**AVAILABLE DATA:**
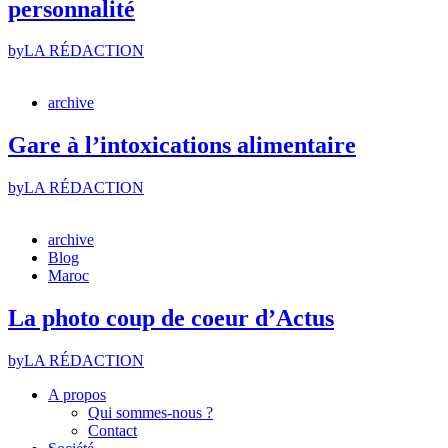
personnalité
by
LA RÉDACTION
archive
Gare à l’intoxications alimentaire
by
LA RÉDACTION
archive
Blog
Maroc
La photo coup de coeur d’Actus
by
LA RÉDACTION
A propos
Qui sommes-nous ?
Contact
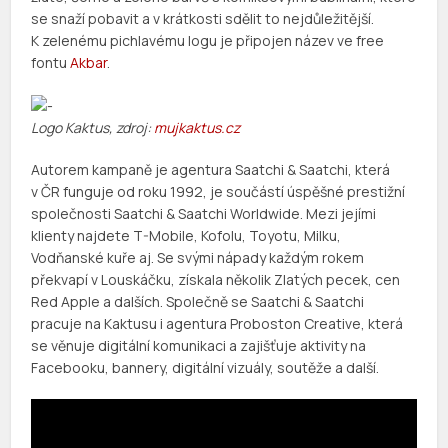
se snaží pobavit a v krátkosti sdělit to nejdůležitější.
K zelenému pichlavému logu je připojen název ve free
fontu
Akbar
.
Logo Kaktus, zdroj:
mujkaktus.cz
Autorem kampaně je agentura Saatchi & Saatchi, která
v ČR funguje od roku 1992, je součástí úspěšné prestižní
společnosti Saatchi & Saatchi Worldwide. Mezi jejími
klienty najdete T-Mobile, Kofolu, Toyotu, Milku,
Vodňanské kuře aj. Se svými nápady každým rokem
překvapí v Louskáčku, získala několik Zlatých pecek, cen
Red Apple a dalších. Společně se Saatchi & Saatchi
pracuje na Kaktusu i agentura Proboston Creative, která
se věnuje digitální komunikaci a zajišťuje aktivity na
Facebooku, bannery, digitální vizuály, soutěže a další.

* * *

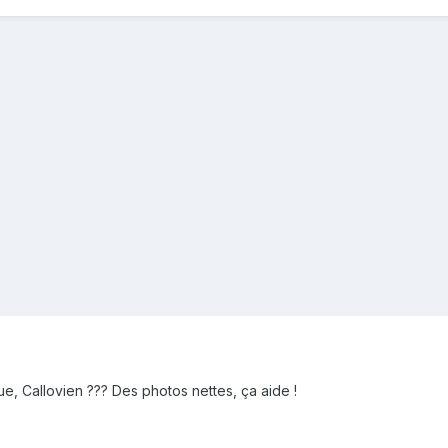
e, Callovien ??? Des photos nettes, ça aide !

**YOUR OBJECTIVE:**
A clean copy is needed of the lines above from the one with "Gare à l’intoxications alimentaire" up to and including the one with "Facebooku, bannery, digitální". Please set it down exactly, with no pictures.

**SOLUTION BELOW:**
Gare à l’intoxications alimentaire
by
LA RÉDACTION
archive
Blog
Maroc
La photo coup de coeur d’Actus
by
LA RÉDACTION
A propos
Qui sommes-nous ?
Contact
se snaží pobavit a v krátkosti sdělit to nejdůležitější.
K zelenému pichlavému logu je připojen název ve free
fontu
Akbar
.
Logo Kaktus, zdroj:
mujkaktus.cz
Autorem kampaně je agentura Saatchi & Saatchi, která
v ČR funguje od roku 1992, je součástí úspěšné prestižní
společnosti Saatchi & Saatchi Worldwide. Mezi jejími
klienty najdete T-Mobile, Kofolu, Toyotu, Milku,
Vodňanské kuře aj. Se svými nápady každým rokem
překvapí v Louskáčku, získala několik Zlatých pecek, cen
Red Apple a dalších. Společně se Saatchi & Saatchi
pracuje na Kaktusu i agentura Proboston Creative, která
se věnuje digitální komunikaci a zajišťuje aktivity na
Facebooku, bannery, digitální vizuály, soutěže a další.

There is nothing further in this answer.